Saturday, September 6, 2014

Crowdsourced Malware Triage





This content has moved to http://www.openanalysis.net/#training












This is the long annotated version of a short presentation I put together outlining the the crowdsource tools I have used in the past for malware triage.

Not to be confused with malware reverse engineering, malware triage is a function of an enterprise Incident Response program (or in a large enterprise a SOC). The purpose of malware triage is to gain a quick broad understanding of what type of exposure your organization has when dealing with a new threat.

In an enterprise environment you may fined yourself in a situation where you need to perform a malware triage but you simply don't have access to the tools you need (sometimes this the result of your GRC approvals lagging behind technology or you may simply be in the early stages of building your Incident Response program).

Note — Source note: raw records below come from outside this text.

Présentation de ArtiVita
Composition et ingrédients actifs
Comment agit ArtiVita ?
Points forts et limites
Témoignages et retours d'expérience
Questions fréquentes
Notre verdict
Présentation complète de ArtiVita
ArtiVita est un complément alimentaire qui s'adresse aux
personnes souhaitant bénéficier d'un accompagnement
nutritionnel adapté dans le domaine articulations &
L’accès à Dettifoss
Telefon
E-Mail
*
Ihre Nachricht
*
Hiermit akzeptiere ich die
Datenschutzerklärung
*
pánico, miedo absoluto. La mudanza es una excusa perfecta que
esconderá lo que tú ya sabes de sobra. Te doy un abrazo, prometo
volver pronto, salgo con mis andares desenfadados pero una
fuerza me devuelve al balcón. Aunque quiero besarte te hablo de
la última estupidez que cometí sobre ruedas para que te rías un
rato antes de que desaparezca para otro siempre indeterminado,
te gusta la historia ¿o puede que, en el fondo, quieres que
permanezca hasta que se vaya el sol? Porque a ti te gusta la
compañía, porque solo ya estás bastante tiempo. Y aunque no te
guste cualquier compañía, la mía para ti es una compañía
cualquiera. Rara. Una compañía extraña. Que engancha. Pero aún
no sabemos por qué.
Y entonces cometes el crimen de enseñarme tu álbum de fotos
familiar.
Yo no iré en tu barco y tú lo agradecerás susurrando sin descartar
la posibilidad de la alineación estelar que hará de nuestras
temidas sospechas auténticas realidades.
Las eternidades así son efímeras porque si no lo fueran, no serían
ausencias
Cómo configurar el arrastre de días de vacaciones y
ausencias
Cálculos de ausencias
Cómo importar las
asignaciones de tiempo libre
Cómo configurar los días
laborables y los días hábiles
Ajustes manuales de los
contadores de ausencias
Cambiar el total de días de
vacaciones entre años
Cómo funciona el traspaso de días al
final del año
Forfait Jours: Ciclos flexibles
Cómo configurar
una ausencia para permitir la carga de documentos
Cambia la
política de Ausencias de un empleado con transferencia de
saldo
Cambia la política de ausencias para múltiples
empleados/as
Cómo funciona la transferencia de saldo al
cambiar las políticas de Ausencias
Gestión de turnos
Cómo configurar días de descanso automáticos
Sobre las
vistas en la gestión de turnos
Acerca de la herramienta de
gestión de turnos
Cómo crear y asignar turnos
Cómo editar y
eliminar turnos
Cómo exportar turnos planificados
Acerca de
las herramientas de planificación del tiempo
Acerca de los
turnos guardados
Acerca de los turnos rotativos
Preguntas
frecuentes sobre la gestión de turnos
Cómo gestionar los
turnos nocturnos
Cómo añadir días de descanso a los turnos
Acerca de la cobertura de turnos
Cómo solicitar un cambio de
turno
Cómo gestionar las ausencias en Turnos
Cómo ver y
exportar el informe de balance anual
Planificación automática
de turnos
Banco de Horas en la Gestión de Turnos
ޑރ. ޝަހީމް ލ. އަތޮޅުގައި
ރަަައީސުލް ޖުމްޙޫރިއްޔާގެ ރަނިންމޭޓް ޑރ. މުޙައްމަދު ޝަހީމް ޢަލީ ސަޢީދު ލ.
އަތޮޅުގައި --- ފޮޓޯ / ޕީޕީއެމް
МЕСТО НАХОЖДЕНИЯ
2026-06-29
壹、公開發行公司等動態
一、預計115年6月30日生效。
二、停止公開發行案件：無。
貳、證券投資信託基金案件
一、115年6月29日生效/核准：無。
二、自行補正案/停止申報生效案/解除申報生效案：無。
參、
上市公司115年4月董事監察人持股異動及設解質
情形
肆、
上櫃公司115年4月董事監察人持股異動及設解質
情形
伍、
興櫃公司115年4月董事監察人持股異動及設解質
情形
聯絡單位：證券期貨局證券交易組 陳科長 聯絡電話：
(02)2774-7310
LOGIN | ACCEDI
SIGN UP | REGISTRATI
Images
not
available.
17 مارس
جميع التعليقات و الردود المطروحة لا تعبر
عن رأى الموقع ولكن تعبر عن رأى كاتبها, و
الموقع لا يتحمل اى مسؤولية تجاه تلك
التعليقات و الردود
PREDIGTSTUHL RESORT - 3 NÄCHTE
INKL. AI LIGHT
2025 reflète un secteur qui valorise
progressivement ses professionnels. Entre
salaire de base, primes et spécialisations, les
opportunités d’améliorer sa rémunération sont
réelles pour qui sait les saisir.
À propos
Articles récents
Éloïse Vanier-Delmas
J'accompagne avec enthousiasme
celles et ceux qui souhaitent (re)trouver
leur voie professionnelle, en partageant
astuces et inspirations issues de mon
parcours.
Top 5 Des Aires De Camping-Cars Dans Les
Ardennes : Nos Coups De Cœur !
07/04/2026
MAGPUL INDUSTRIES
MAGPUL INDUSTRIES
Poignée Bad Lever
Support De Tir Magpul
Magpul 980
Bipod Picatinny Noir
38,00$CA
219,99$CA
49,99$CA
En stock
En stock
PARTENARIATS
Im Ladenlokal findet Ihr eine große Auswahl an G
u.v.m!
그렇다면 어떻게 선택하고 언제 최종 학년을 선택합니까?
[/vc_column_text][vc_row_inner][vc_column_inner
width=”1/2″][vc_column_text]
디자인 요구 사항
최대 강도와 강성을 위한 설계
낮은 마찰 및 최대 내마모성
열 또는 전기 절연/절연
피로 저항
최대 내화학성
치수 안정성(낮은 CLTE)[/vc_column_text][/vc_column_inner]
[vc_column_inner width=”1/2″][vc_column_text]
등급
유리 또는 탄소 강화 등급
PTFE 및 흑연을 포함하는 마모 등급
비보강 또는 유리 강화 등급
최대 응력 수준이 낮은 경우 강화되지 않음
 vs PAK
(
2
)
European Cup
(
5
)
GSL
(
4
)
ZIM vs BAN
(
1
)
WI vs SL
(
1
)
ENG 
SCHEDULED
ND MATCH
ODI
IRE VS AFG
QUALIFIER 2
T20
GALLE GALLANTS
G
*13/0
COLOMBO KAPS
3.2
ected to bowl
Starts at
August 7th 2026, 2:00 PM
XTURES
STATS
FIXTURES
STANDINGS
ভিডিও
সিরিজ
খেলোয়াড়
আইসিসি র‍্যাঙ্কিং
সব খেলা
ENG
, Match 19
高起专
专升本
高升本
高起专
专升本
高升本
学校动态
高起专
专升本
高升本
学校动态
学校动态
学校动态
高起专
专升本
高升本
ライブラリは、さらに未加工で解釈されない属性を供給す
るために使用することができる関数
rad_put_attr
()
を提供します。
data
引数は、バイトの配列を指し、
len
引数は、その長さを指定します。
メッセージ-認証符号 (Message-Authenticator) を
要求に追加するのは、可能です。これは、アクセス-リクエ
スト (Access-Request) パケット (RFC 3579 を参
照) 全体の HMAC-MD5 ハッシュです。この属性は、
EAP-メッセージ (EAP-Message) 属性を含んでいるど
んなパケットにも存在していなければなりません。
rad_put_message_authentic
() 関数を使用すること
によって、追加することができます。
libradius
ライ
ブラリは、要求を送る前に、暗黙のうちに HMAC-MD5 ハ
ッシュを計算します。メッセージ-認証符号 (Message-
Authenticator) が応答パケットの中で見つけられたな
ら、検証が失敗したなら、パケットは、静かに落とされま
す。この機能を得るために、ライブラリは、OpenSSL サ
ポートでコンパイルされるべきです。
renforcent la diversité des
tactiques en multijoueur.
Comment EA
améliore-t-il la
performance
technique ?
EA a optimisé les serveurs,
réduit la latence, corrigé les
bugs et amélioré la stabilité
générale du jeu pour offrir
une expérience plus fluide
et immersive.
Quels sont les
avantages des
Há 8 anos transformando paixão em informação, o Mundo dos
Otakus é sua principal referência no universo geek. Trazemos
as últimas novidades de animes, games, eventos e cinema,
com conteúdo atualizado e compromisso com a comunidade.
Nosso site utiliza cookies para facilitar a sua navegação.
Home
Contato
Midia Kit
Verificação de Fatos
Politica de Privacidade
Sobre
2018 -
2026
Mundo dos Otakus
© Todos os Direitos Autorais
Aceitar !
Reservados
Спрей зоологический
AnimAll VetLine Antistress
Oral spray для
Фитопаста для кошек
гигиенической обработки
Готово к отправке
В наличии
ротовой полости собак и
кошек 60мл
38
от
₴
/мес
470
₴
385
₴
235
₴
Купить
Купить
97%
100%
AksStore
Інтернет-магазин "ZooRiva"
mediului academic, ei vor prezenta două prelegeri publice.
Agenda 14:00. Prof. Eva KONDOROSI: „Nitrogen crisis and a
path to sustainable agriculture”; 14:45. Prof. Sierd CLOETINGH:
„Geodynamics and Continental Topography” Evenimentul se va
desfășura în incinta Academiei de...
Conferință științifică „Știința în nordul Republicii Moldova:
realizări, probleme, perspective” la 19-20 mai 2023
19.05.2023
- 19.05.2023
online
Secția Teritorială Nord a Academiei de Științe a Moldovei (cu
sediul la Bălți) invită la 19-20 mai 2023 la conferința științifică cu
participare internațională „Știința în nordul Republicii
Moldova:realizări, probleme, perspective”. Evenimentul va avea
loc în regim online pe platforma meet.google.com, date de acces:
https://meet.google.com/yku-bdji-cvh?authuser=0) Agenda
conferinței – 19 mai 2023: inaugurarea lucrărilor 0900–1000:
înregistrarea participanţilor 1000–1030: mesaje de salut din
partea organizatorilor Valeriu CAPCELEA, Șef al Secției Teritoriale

In these situations you will need to rely on online tools. You can perform most malware triage simply by using a notepad, web browser, and the internet.

Pro tip: Instead of using notepad.exe try using OneNote http://www.onenote.com/ or EverNote https://evernote.com/ and keep all of your notes from past triages. This will provide a central repository that you can search and use to provide insight into future malware .triage  

 The crowdsource tools we will look at are a mix of tools specifically aimed at Incident Responders (such as crowdsource intelligence offerings) and tools that are just useful during the triage process if we don't have a local equivalent handy.

It should be noted that even with a completely vanilla Windows 7 install and application whitelisting many of these tools can be created locally through the use of PowerShell. However, for the sake of this presentation we will try to accomplish all analysis with online tools.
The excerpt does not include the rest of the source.